To prevent the progression of the disease, the patient must take preventive measures. First of all, you should eliminate bad habits and order your life. In general, doctors advise adhering to the following rules:

  • Follow the daily routine – get up early, get enough sleep, eat on time, and walk outdoors daily.
  • Exercise – exercise, ride a bike, go skiing, or go to the pool.
  • Eliminate stress – avoid conflicts and stressful situations, and limit communication with people who provoke arguments.
  • Eat a healthy diet – avoid alcohol, coffee, strong tea, spicy and fatty foods, and include foods with vitamins and minerals in your diet.
  • See a therapist or psychologist regularly, especially during periods of low energy and poor mood.
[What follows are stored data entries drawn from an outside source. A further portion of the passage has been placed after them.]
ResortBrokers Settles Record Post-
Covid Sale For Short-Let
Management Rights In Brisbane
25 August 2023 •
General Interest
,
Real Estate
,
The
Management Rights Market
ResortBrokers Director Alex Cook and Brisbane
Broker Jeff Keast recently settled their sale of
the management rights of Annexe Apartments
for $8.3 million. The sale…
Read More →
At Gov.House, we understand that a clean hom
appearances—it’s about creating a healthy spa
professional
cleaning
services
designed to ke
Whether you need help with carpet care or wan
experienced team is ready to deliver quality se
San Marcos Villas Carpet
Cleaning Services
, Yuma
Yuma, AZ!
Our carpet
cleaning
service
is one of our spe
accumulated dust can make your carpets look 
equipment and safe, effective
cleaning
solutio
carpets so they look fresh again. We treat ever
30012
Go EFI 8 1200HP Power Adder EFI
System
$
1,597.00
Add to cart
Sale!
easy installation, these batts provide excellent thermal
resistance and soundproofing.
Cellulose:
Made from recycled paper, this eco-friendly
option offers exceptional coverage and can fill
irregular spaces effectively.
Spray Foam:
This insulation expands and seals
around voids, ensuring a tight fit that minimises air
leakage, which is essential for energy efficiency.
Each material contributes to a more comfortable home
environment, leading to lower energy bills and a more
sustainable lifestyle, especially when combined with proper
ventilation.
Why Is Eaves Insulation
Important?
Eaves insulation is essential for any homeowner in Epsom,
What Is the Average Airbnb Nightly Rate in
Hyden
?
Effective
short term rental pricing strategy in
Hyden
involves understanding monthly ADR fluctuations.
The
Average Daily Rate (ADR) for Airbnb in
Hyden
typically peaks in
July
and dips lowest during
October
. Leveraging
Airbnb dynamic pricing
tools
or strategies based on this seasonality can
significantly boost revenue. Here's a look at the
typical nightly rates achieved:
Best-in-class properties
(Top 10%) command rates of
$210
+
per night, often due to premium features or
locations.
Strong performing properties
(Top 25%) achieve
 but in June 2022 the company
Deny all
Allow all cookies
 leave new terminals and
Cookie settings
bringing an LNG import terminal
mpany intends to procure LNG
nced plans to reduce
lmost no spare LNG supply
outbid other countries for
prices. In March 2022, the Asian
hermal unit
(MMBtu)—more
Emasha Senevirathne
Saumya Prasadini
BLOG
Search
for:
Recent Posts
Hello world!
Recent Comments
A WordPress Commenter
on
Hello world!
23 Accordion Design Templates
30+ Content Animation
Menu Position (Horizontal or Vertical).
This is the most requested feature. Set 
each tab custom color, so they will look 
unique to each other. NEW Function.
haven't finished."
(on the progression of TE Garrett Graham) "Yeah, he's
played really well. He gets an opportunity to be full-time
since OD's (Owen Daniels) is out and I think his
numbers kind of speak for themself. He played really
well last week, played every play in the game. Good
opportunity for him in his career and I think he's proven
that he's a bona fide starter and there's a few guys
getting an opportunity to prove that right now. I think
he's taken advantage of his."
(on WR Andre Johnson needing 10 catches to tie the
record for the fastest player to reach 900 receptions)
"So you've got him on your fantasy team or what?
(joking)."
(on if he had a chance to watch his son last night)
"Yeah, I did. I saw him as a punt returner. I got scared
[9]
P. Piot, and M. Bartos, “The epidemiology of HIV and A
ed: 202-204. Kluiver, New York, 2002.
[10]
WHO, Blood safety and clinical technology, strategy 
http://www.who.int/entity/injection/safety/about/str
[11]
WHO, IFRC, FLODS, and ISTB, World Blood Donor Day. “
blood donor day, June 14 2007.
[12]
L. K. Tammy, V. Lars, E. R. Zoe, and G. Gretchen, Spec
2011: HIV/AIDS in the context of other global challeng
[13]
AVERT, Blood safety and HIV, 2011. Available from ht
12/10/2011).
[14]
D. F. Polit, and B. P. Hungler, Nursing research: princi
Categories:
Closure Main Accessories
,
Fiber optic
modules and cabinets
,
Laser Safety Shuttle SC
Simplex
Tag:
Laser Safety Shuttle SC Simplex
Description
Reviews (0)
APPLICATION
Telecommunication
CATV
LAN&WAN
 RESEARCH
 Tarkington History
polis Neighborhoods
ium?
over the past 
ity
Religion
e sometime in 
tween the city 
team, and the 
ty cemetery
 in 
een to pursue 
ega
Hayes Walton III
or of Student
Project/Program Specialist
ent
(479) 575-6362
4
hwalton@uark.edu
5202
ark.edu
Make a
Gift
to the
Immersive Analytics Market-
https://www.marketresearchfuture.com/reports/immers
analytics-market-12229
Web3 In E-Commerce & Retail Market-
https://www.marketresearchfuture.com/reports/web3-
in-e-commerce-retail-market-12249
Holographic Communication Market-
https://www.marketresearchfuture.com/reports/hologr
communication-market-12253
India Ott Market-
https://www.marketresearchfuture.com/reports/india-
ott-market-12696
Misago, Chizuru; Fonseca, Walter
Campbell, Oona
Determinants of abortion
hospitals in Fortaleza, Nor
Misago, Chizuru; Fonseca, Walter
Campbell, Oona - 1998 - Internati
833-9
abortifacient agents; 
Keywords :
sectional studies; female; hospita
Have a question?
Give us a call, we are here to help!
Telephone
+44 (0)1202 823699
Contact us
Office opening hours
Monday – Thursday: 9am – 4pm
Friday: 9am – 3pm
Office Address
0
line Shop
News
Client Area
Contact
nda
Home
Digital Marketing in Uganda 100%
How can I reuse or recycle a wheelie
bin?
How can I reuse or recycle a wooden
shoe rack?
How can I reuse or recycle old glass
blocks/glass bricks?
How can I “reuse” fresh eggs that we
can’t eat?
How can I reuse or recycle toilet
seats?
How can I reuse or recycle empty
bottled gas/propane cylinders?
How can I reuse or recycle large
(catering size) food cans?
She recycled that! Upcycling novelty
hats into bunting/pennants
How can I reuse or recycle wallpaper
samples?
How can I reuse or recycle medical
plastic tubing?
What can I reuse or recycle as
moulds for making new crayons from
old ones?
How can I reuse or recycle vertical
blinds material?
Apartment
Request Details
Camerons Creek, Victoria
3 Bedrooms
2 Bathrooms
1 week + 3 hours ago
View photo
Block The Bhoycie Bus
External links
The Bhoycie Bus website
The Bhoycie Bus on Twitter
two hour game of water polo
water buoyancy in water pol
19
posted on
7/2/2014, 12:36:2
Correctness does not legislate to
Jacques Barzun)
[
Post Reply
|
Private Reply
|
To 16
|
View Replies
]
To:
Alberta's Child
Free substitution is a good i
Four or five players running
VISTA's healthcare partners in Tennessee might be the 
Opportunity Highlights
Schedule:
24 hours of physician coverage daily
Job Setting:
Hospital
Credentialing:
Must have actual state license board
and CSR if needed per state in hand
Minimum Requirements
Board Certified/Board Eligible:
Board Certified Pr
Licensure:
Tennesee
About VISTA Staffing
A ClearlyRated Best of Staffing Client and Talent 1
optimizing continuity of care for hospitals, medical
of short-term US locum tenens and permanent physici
Schizophrenia is not a sentence. With this diagnosis, leading a comfortable life at a quality level is possible. But to do so, you will have to work on yourself, your behavior, and your daily routine. The likelihood of relapses is reduced if everything is done according to the doctor’s instructions. However, no specialist will give a 100 percent prognosis since schizophrenia, including slow onset, is a very unpredictable pathology.